Rep. Trent Franks, R-Ariz., announced his resignation Thursday evening after it was revealed that the House Ethics Committee would be investigating accusations of sexual harassment against him.

Franks explained that he and his wife cannot have children, and that he has two children through a surrogate mother. He said he discussed surrogacy with two of his staffers, which made them uncomfortable.

While some reports said Franks asked the two female staffers to become surrogate mothers for him, Franks' statement was not that explicit, and said only that he discussed surrogacy with them.

"Due to my familiarity and experience with the process of surrogacy, I clearly became insensitive as to how the discussion of such an intensely personal topic might affect others," he said.

"I have recently learned that the Ethics Committee is reviewing an inquiry regarding my discussion of surrogacy with two previous female subordinates, making each feel uncomfortable," Franks added. "I deeply regret that my discussion of this option and process in the workplace caused distress."

Franks also stressed that he never made inappropriate sexual advances to any of his staff.

"Given the nature of numerous allegations and reports across America in recent weeks, I want to first make one thing completely clear," he said. "I have absolutely never physically intimidated, coerced, or had, or attempted to have, any sexual contact with any member of my congressional staff."

Still, he said resignation would be better for his family than going through an ethics investigation.

“Rather than allow a sensationalized trial by media damage those things I love most, this morning I notified House leadership that I will be leaving Congress as of January 31st, 2018,” Franks said. “It is with the greatest sadness, that for the sake of the causes I deeply love, I must now step back from the battle I have spent over three decades fighting.”
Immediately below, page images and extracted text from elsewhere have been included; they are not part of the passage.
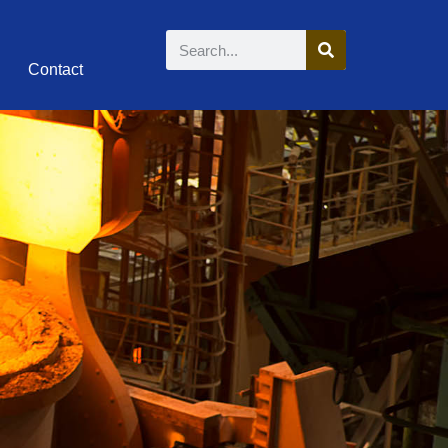
Contact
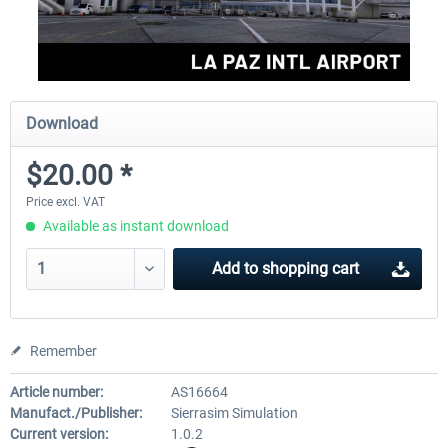
Download
$20.00 *
Price excl. VAT
Available as instant download
Add to
shopping cart
Remember
Article number:
AS16664
Manufact./Publisher:
Sierrasim Simulation
Current version:
1.0.2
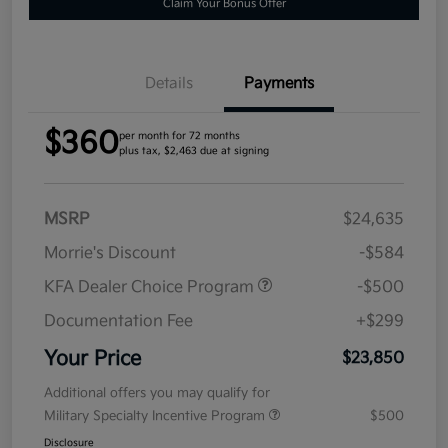
Claim Your Bonus Offer
Details
Payments
$360
per month for 72 months
plus tax, $2,463 due at signing
MSRP
$24,635
Morrie's Discount
-$584
KFA Dealer Choice Program
-$500
Documentation Fee
+$299
Your Price
$23,850
Additional offers you may qualify for
Military Specialty Incentive Program
$500
Disclosure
The ethics panel voted unanimously to establish the probe into Franks' behavior.

House Speaker Paul Ryan, R-Wis., revealed in a statement that he was informed of the claims last week. Franks did not deny them when confronted by Ryan.

“The speaker told Rep. Franks that he intended to refer the allegations directly to the House Ethics Committee and told him that he should resign from Congress," a statement from the Speaker's office said. "The allegations were filed with the Ethics Committee last Friday. And today, the speaker accepted a letter of resignation. The speaker takes seriously his obligation to ensure a safe workplace in the House.”

Because Franks’ resignation comes more than six months ahead of the general election, Gov. Doug Ducey, R-Ariz., will call a special election to fill the position.

Earlier Thursday, it was widely reported that Franks would be stepping down, following an initial report from Roll Call. At the time, Franks did not acknowledge whether he planned to resign or not, but simply said the “statement will explain.”

An anonymous Arizona Republican said there had been discussion that Franks exhibited inappropriate behavior. The source noted that Franks was interested in running for the Senate in 2012 but suddenly stopped pursuing a Senate run.

“There’s been rumors swirling around him for years, at least in 2012,” the Republican told Roll Call. “And if this turns out to be true there won’t be that many people who are surprised.”

Separately, Sen. Al Franken, D-Minn., resigned Thursday amid allegations of sexual misconduct.

"Today, I am announcing that in the coming weeks, I will be resigning as a member of the United States Senate," Franken said.

"Some of the allegations against me are simply not true," he said. "Others I remember very differently."

Additionally, Rep. John Conyers, D-Mich., announced Tuesday his immediate retirement amid multiple allegations of sexual misconduct. Conyers admitted to a settlement but denied the allegations of sexual impropriety.